Sunday, 17 May 2020 - 5:48pm
This week, I have been mostly reading:
- Tribal Scrum — by Dan Pirarro w/ Wayno:
- People and jobs? Or wealth? The government has to decide which to prioritise, and there is only one right answer — a sobering reality check from Richard Murphy:
The choice appears to be between seeking to preserve the appearance of value and wealth that is implicit in our overinflated property values at present, which also underpin all UK banking, or seeking to preserve the ability of this country to make a living. But, and I cannot stress the point enough, the choice is illusory. In reality, the value implicit in land has already disappeared. It is folly to pretend otherwise. The only reason no one has yet begun to realise this is that we have a completely frozen property market at present. When that reopens prices will, as a matter of fact, tumble. And so too will new rents. All I am saying is that old ones have to follow suit: if we want an economy that generates income in the future then the blunt fact is that we now have to trash our balance sheet. Or rather, we have to accept that it has already been trashed and now deal with the consequences.

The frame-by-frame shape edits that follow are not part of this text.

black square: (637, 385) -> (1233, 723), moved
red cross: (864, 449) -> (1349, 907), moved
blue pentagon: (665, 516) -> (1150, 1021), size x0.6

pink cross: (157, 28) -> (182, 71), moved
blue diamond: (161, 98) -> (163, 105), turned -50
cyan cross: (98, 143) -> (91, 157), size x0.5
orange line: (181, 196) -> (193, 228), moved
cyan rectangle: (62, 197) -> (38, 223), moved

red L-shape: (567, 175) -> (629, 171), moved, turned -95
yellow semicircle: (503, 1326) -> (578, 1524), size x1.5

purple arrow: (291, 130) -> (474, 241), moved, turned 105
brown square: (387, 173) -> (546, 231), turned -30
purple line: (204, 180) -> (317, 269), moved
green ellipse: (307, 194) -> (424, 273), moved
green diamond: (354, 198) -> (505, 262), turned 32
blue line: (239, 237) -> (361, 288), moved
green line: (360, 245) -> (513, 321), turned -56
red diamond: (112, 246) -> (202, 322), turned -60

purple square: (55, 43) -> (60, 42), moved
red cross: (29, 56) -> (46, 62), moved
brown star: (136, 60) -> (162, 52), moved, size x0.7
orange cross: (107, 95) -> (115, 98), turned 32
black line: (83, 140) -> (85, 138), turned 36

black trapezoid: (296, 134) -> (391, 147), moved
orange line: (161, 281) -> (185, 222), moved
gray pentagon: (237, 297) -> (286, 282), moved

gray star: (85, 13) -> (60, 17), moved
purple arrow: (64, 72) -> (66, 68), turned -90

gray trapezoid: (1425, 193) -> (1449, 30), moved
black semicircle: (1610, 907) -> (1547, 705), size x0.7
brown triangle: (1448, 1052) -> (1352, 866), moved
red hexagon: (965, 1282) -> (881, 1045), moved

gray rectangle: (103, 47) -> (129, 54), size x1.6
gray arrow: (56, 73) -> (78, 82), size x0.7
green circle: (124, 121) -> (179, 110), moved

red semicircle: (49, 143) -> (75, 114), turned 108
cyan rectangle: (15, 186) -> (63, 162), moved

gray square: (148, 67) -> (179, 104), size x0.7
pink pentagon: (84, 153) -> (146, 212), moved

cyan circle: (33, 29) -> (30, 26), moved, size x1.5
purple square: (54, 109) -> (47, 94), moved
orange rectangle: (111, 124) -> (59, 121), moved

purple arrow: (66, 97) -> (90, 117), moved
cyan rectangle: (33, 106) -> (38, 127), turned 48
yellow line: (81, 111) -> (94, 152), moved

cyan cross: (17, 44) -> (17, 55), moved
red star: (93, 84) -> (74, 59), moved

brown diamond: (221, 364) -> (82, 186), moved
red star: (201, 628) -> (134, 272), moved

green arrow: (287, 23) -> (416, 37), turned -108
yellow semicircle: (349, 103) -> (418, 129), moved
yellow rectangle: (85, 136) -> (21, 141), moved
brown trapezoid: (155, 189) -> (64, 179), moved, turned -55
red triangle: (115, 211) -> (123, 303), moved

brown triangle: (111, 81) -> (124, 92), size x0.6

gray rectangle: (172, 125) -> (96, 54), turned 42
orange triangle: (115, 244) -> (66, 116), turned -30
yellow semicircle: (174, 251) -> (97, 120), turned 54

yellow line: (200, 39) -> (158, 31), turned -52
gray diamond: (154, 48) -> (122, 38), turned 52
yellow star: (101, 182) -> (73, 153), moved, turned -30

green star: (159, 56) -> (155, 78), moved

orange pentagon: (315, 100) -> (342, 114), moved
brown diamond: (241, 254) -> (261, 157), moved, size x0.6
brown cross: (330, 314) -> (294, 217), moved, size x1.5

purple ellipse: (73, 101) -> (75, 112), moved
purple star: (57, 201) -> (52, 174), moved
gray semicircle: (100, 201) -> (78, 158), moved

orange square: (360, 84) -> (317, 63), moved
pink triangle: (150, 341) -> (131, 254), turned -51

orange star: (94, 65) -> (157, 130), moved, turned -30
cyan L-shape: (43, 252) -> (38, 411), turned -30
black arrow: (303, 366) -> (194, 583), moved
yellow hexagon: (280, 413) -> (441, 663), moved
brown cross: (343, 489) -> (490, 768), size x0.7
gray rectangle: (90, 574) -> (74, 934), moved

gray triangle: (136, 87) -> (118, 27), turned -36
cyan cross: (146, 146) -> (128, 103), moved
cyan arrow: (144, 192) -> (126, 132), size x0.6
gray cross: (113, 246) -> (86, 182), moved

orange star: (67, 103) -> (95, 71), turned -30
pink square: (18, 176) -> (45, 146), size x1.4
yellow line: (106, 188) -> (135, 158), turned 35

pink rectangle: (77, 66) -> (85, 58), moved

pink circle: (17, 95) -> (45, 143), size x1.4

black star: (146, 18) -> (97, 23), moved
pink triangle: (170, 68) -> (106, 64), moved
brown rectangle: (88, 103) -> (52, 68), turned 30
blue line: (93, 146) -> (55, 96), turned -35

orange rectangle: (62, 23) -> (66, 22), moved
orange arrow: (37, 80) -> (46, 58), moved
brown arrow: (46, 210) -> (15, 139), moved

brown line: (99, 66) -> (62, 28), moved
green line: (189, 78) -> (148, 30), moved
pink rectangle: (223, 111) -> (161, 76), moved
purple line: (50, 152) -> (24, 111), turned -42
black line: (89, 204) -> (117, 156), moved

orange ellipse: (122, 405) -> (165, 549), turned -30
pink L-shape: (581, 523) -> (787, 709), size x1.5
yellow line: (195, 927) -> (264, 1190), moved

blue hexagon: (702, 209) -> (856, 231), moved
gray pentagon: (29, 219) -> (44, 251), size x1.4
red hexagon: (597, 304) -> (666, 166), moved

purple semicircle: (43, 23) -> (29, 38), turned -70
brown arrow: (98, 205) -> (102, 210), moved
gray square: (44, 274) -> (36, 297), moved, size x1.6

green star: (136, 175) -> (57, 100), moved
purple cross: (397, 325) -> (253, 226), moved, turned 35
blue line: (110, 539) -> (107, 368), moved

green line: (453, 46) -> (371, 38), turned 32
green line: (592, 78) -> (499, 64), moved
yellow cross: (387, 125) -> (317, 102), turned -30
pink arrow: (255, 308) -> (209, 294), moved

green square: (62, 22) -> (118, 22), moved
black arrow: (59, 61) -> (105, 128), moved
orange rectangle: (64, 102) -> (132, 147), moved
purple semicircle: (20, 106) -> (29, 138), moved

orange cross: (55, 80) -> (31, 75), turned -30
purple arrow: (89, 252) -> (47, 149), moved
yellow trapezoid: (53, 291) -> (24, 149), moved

- We Don’t Need Progressives but We Really Do — Ted Rall:
- Socialist Feminism: What Is It and How Can It Replace Corporate ‘Girl Boss’ Feminism? — Sarah Leonard in Teen Vogue:
Corporate feminism doesn’t mean much when your generation is more likely to have freelance work and haphazard gigs than an office. Many young workers are actually downwardly mobile […], doing delivery work for apps and gig-ified versions of white-collar work. Many are still in debt. And being your own girl boss is no answer — plenty of startups fail. Most young women face college debt, bad health care, and a worse job market. In response, socialist feminism is on the rise, mirroring the popularity of socialism in general. A socialist won huge support from young women in the last two presidential primaries. Democratic Socialists of America suddenly has flourishing feminist working groups all over the country. Feminist heroes increasingly include labor leaders like Sara Nelson, president of the flight attendants’ union. And one of the most popular politicians of our era, Alexandria Ocasio-Cortez, is a proud democratic socialist feminist. This generation of feminists is less interested in helping to paint a veneer of equality on capitalism than scrapping that system for good.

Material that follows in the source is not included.